*** DATA SHOWN

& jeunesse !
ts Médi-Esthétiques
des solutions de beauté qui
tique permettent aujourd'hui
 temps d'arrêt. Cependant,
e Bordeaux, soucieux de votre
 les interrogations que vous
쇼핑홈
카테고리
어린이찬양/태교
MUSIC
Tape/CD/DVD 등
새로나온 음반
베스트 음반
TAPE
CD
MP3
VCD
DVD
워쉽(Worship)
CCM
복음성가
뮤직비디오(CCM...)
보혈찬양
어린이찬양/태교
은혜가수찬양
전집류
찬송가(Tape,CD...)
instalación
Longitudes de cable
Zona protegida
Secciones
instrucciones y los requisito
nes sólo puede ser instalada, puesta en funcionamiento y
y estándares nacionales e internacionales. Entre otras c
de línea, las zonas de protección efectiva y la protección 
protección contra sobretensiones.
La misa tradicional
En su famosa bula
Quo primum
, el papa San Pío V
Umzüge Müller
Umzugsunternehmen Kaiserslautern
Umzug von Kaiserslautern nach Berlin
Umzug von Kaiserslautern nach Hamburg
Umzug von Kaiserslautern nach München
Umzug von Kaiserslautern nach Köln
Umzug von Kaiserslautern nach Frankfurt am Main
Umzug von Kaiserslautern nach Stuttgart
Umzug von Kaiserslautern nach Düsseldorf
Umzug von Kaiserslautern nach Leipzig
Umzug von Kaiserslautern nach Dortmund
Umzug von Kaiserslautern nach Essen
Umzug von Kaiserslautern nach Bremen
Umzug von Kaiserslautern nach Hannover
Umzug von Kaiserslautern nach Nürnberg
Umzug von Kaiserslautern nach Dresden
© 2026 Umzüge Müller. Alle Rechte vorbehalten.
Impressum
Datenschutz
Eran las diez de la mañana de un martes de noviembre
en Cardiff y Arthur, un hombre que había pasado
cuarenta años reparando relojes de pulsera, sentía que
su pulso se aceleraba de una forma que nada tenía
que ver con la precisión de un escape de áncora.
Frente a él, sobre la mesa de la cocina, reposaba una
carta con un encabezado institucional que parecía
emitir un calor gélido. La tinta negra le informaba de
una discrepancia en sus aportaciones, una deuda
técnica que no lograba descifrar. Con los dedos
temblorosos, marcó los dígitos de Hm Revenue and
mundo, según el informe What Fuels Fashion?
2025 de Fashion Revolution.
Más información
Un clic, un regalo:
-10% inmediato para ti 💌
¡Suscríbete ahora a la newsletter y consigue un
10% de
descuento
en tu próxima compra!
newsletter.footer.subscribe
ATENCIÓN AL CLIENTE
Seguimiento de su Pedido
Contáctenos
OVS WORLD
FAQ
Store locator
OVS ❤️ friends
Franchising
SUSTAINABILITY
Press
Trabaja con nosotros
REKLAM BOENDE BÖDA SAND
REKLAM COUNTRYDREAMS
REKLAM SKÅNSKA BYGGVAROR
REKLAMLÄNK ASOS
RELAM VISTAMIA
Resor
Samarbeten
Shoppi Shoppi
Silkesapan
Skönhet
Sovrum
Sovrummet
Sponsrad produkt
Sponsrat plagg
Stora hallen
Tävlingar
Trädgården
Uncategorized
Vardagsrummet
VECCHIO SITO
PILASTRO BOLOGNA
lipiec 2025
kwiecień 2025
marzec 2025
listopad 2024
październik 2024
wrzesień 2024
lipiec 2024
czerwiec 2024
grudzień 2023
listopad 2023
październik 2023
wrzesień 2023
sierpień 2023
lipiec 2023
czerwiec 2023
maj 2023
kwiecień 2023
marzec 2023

******

YOUR INSTRUCTIONS:
The data given above must be transcribed exactly and completely.

RESPONSE AREA:
& jeunesse !
ts Médi-Esthétiques
des solutions de beauté qui
tique permettent aujourd'hui
 temps d'arrêt. Cependant,
e Bordeaux, soucieux de votre
 les interrogations que vous
쇼핑홈
카테고리
어린이찬양/태교
MUSIC
Tape/CD/DVD 등
새로나온 음반
베스트 음반
TAPE
CD
MP3
VCD
DVD
워쉽(Worship)
CCM
복음성가
뮤직비디오(CCM...)
보혈찬양
어린이찬양/태교
은혜가수찬양
전집류
찬송가(Tape,CD...)
instalación
Longitudes de cable
Zona protegida
Secciones
instrucciones y los requisito
nes sólo puede ser instalada, puesta en funcionamiento y
y estándares nacionales e internacionales. Entre otras c
de línea, las zonas de protección efectiva y la protección 
protección contra sobretensiones.
La misa tradicional
En su famosa bula
Quo primum
, el papa San Pío V
Umzüge Müller
Umzugsunternehmen Kaiserslautern
Umzug von Kaiserslautern nach Berlin
Umzug von Kaiserslautern nach Hamburg
Umzug von Kaiserslautern nach München
Umzug von Kaiserslautern nach Köln
Umzug von Kaiserslautern nach Frankfurt am Main
Umzug von Kaiserslautern nach Stuttgart
Umzug von Kaiserslautern nach Düsseldorf
Umzug von Kaiserslautern nach Leipzig
Umzug von Kaiserslautern nach Dortmund
Umzug von Kaiserslautern nach Essen
Umzug von Kaiserslautern nach Bremen
Umzug von Kaiserslautern nach Hannover
Umzug von Kaiserslautern nach Nürnberg
Umzug von Kaiserslautern nach Dresden
© 2026 Umzüge Müller. Alle Rechte vorbehalten.
Impressum
Datenschutz
Eran las diez de la mañana de un martes de noviembre
en Cardiff y Arthur, un hombre que había pasado
cuarenta años reparando relojes de pulsera, sentía que
su pulso se aceleraba de una forma que nada tenía
que ver con la precisión de un escape de áncora.
Frente a él, sobre la mesa de la cocina, reposaba una
carta con un encabezado institucional que parecía
emitir un calor gélido. La tinta negra le informaba de
una discrepancia en sus aportaciones, una deuda
técnica que no lograba descifrar. Con los dedos
temblorosos, marcó los dígitos de Hm Revenue and
mundo, según el informe What Fuels Fashion?
2025 de Fashion Revolution.
Más información
Un clic, un regalo:
-10% inmediato para ti 💌
¡Suscríbete ahora a la newsletter y consigue un
10% de
descuento
en tu próxima compra!
newsletter.footer.subscribe
ATENCIÓN AL CLIENTE
Seguimiento de su Pedido
Contáctenos
OVS WORLD
FAQ
Store locator
OVS ❤️ friends
Franchising
SUSTAINABILITY
Press
Trabaja con nosotros
REKLAM BOENDE BÖDA SAND
REKLAM COUNTRYDREAMS
REKLAM SKÅNSKA BYGGVAROR
REKLAMLÄNK ASOS
RELAM VISTAMIA
Resor
Samarbeten
Shoppi Shoppi
Silkesapan
Skönhet
Sovrum
Sovrummet
Sponsrad produkt
Sponsrat plagg
Stora hallen
Tävlingar
Trädgården
Uncategorized
Vardagsrummet
VECCHIO SITO
PILASTRO BOLOGNA
lipiec 2025
kwiecień 2025
marzec 2025
listopad 2024
październik 2024
wrzesień 2024
lipiec 2024
czerwiec 2024
grudzień 2023
listopad 2023
październik 2023
wrzesień 2023
sierpień 2023
lipiec 2023
czerwiec 2023
maj 2023
kwiecień 2023
marzec 2023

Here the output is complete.